I went to a horrible awful no good very bad psychic recently, after one too many vodka sodas, with a very close friend. After asking for my birthdate (and before she pulled a ginormous web of lies out of her not so fortunate bum,) this money swindling sorceress told me that my Mercury was in retrograde. Iʼm not sure exactly what this terms means… but I do remember her saying something along the lines of “huge transitional point in my life,” “everything is up in the air,” and “youʼll feel like youʼre playing catch up.”

Mmmm, ketchup.

This part of her reading was certainly right on the money. The past two years have been incredibly frustrating for me, financially speaking. After an account man gone mad embezzled hundreds of thousands of dollars from my late agency and fled to BRAZIL, one by one, every agent that worked for me, pushed for me, and cared about me left. At the time, I had no idea what was going on. All I knew is that I wasnʼt getting television auditions anymore. Therefor, I wasnʼt making money anymore. I mean- what the frick?! Did I suddenly get fat and disgusting?
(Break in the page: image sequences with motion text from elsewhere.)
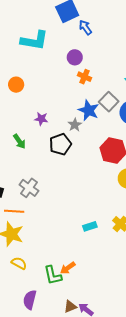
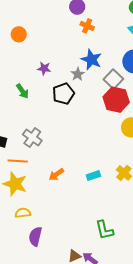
gray square: (109, 102) -> (113, 79), moved
yellow semicircle: (19, 263) -> (23, 213), turned -35
orange arrow: (68, 268) -> (56, 174), moved
green L-shape: (53, 275) -> (104, 230), moved
purple semicircle: (30, 300) -> (35, 236), moved

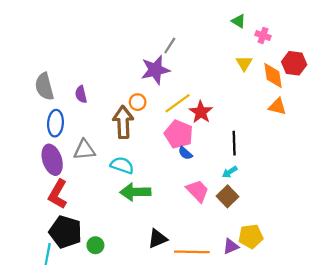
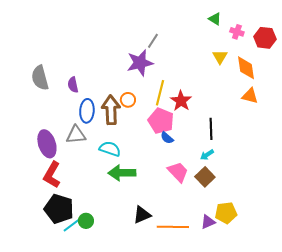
red hexagon: (294, 63) -> (265, 38), moved
orange circle: (138, 102) -> (128, 100), moved
yellow line: (178, 103) -> (160, 93), turned -40
blue ellipse: (55, 123) -> (87, 111), moved
cyan line: (48, 254) -> (72, 225), moved, turned 42

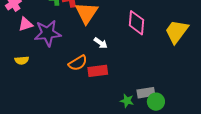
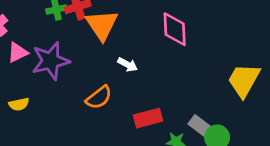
yellow trapezoid: (177, 31) -> (244, 80), moved
red rectangle: (98, 71) -> (148, 118), moved
gray rectangle: (146, 93) -> (201, 127), turned 54

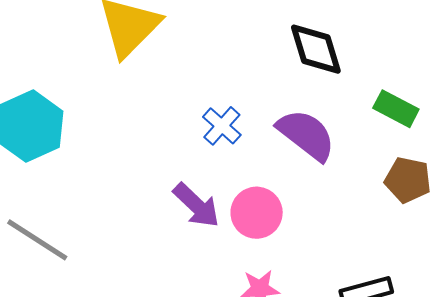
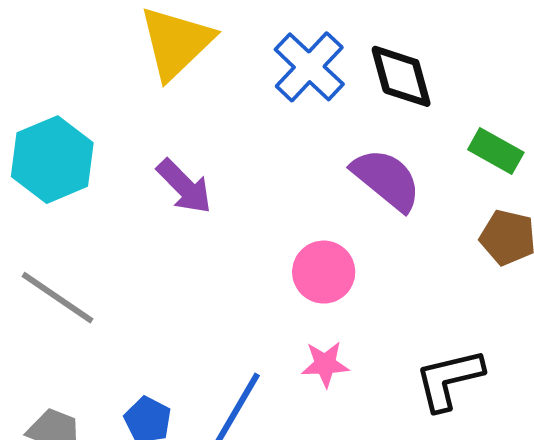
blue cross: (222, 126) -> (309, 67), moved, size x1.5
purple arrow: (196, 205) -> (184, 186), moved

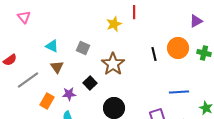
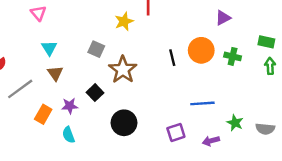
pink triangle: (24, 17) -> (38, 13), moved
cyan triangle: (52, 46) -> (49, 48), turned 32
gray square: (83, 48) -> (96, 49), moved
Did all of my talent that booked me TV work in the past shimmy down the drain pipe, slip into the LA sewer system, and get eaten by disease infested rats?! DOES MY TALENT HAVE AIDS NOW?! I mean there was a DRASTIC drop-off, and I couldnʼt for the life of me figure out what happened or why.

Sometimes I wonder if I am fucking crazy. Am I not as good as I believe I am? Have I been fooling myself this entire time? Am I as hopeless as this idiot girl slapping on her sludgy, motor oil lipgloss and yacking on her “celly” in the audition waiting room instead of focusing? DO I LOOK LIKE THIS TO OTHER PEOPLE?! DO THEY THINK IʼM A JOKE?! I work so hard. And I want this so bad. And I believe I have the work ethic, the talent, and the balls to do well. Sometimes, itʼs just so endlessly frustrating that experience, talent, and dedication donʼt add up to a job like they would in every other career.

Despite the above rant, Iʼm not upset or feeling pessimistic about LA at all right now. In fact, I feel fantastic! More on track than Iʼve ever felt! (Minus the seemingly chronic financial affliction.) True, I am agent-less, audition-less, and poor- but I just signed with a new manager whom I feel is muy sympatico avec moi. (I know. Just let it be.) And even though I havenʼt worked in TV in a while, Iʼve been so fortunate to work on a bunch of independent projects that are, creatively, extremely fulfilling to me. So Iʼm not intending on complaining about the give and take ratio between Hollywood and myself… Itʼs just that I am currently sitting directly across the airplane aisle from Natalie Portman, and itʼs a serious mind-fonk.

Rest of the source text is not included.